Collected data
■ ■ ■ ■ ■ ■ ■
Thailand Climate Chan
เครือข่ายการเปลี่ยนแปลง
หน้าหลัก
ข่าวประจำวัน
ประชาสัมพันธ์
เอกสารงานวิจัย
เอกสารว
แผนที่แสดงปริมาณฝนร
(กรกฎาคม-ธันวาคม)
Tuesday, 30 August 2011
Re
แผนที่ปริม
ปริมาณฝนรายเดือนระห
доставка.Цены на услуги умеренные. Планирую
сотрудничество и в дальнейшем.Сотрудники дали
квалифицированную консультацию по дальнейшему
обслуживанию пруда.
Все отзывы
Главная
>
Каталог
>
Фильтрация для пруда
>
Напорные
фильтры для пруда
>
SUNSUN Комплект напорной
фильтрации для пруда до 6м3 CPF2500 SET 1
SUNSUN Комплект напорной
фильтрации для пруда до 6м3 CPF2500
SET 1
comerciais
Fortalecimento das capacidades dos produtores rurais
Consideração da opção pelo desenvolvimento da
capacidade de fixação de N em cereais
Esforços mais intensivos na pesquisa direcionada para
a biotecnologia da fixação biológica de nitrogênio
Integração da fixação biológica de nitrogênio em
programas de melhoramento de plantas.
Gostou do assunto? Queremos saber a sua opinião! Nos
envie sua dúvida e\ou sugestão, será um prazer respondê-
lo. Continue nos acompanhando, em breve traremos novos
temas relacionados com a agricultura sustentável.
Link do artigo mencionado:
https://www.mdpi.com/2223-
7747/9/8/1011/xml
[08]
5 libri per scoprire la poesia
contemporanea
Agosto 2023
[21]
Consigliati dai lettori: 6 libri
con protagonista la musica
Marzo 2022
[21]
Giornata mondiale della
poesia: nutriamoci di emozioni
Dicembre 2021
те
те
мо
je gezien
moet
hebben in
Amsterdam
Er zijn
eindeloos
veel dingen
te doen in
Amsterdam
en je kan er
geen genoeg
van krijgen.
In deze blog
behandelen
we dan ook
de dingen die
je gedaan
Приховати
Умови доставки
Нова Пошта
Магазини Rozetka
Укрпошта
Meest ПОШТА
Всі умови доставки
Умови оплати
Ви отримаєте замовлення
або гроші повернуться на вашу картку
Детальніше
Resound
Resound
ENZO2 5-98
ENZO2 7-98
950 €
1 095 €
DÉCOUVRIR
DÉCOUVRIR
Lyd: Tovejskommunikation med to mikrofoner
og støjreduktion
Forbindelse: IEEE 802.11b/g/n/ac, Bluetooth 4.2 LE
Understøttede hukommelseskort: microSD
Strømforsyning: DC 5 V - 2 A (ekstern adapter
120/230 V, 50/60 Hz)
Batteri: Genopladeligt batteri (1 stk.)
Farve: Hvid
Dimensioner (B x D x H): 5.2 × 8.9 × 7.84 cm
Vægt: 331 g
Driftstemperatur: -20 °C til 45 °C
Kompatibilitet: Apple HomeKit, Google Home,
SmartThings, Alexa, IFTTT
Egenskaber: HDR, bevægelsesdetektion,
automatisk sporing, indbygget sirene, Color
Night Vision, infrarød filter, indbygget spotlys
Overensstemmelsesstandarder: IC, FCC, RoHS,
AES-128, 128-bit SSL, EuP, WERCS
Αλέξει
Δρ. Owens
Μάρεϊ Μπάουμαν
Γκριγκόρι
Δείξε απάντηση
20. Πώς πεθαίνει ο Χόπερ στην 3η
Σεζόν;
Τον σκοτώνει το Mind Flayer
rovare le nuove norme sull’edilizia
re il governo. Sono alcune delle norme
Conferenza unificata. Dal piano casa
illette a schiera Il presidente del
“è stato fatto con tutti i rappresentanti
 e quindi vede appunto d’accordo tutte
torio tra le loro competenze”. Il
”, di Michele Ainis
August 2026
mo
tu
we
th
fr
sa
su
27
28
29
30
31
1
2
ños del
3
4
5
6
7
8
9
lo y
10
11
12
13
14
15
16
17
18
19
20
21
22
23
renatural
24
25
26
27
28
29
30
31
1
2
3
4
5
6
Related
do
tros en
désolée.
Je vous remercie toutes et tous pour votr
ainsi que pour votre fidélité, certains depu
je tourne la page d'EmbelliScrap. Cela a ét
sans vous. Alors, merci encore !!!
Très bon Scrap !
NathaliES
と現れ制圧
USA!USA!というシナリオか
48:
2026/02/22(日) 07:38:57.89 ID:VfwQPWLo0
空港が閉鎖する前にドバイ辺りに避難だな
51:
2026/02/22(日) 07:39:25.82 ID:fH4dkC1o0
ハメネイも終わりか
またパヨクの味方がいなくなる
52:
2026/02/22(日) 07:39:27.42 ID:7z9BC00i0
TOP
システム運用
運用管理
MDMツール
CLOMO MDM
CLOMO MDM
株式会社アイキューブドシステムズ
■ ■ ■ ■ ■ ■ ■
TASK TO CARRY OUT
Output each entry precisely as given.

RESULT OF THE EXERCISE
Thailand Climate Chan
เครือข่ายการเปลี่ยนแปลง
หน้าหลัก
ข่าวประจำวัน
ประชาสัมพันธ์
เอกสารงานวิจัย
เอกสารว
แผนที่แสดงปริมาณฝนร
(กรกฎาคม-ธันวาคม)
Tuesday, 30 August 2011
Re
แผนที่ปริม
ปริมาณฝนรายเดือนระห
доставка.Цены на услуги умеренные. Планирую
сотрудничество и в дальнейшем.Сотрудники дали
квалифицированную консультацию по дальнейшему
обслуживанию пруда.
Все отзывы
Главная
>
Каталог
>
Фильтрация для пруда
>
Напорные
фильтры для пруда
>
SUNSUN Комплект напорной
фильтрации для пруда до 6м3 CPF2500 SET 1
SUNSUN Комплект напорной
фильтрации для пруда до 6м3 CPF2500
SET 1
comerciais
Fortalecimento das capacidades dos produtores rurais
Consideração da opção pelo desenvolvimento da
capacidade de fixação de N em cereais
Esforços mais intensivos na pesquisa direcionada para
a biotecnologia da fixação biológica de nitrogênio
Integração da fixação biológica de nitrogênio em
programas de melhoramento de plantas.
Gostou do assunto? Queremos saber a sua opinião! Nos
envie sua dúvida e\ou sugestão, será um prazer respondê-
lo. Continue nos acompanhando, em breve traremos novos
temas relacionados com a agricultura sustentável.
Link do artigo mencionado:
https://www.mdpi.com/2223-
7747/9/8/1011/xml
[08]
5 libri per scoprire la poesia
contemporanea
Agosto 2023
[21]
Consigliati dai lettori: 6 libri
con protagonista la musica
Marzo 2022
[21]
Giornata mondiale della
poesia: nutriamoci di emozioni
Dicembre 2021
те
те
мо
je gezien
moet
hebben in
Amsterdam
Er zijn
eindeloos
veel dingen
te doen in
Amsterdam
en je kan er
geen genoeg
van krijgen.
In deze blog
behandelen
we dan ook
de dingen die
je gedaan
Приховати
Умови доставки
Нова Пошта
Магазини Rozetka
Укрпошта
Meest ПОШТА
Всі умови доставки
Умови оплати
Ви отримаєте замовлення
або гроші повернуться на вашу картку
Детальніше
Resound
Resound
ENZO2 5-98
ENZO2 7-98
950 €
1 095 €
DÉCOUVRIR
DÉCOUVRIR
Lyd: Tovejskommunikation med to mikrofoner
og støjreduktion
Forbindelse: IEEE 802.11b/g/n/ac, Bluetooth 4.2 LE
Understøttede hukommelseskort: microSD
Strømforsyning: DC 5 V - 2 A (ekstern adapter
120/230 V, 50/60 Hz)
Batteri: Genopladeligt batteri (1 stk.)
Farve: Hvid
Dimensioner (B x D x H): 5.2 × 8.9 × 7.84 cm
Vægt: 331 g
Driftstemperatur: -20 °C til 45 °C
Kompatibilitet: Apple HomeKit, Google Home,
SmartThings, Alexa, IFTTT
Egenskaber: HDR, bevægelsesdetektion,
automatisk sporing, indbygget sirene, Color
Night Vision, infrarød filter, indbygget spotlys
Overensstemmelsesstandarder: IC, FCC, RoHS,
AES-128, 128-bit SSL, EuP, WERCS
Αλέξει
Δρ. Owens
Μάρεϊ Μπάουμαν
Γκριγκόρι
Δείξε απάντηση
20. Πώς πεθαίνει ο Χόπερ στην 3η
Σεζόν;
Τον σκοτώνει το Mind Flayer
rovare le nuove norme sull’edilizia
re il governo. Sono alcune delle norme
Conferenza unificata. Dal piano casa
illette a schiera Il presidente del
“è stato fatto con tutti i rappresentanti
 e quindi vede appunto d’accordo tutte
torio tra le loro competenze”. Il
”, di Michele Ainis
August 2026
mo
tu
we
th
fr
sa
su
27
28
29
30
31
1
2
ños del
3
4
5
6
7
8
9
lo y
10
11
12
13
14
15
16
17
18
19
20
21
22
23
renatural
24
25
26
27
28
29
30
31
1
2
3
4
5
6
Related
do
tros en
désolée.
Je vous remercie toutes et tous pour votr
ainsi que pour votre fidélité, certains depu
je tourne la page d'EmbelliScrap. Cela a ét
sans vous. Alors, merci encore !!!
Très bon Scrap !
NathaliES
と現れ制圧
USA!USA!というシナリオか
48:
2026/02/22(日) 07:38:57.89 ID:VfwQPWLo0
空港が閉鎖する前にドバイ辺りに避難だな
51:
2026/02/22(日) 07:39:25.82 ID:fH4dkC1o0
ハメネイも終わりか
またパヨクの味方がいなくなる
52:
2026/02/22(日) 07:39:27.42 ID:7z9BC00i0
TOP
システム運用
運用管理
MDMツール
CLOMO MDM
CLOMO MDM
株式会社アイキューブドシステムズ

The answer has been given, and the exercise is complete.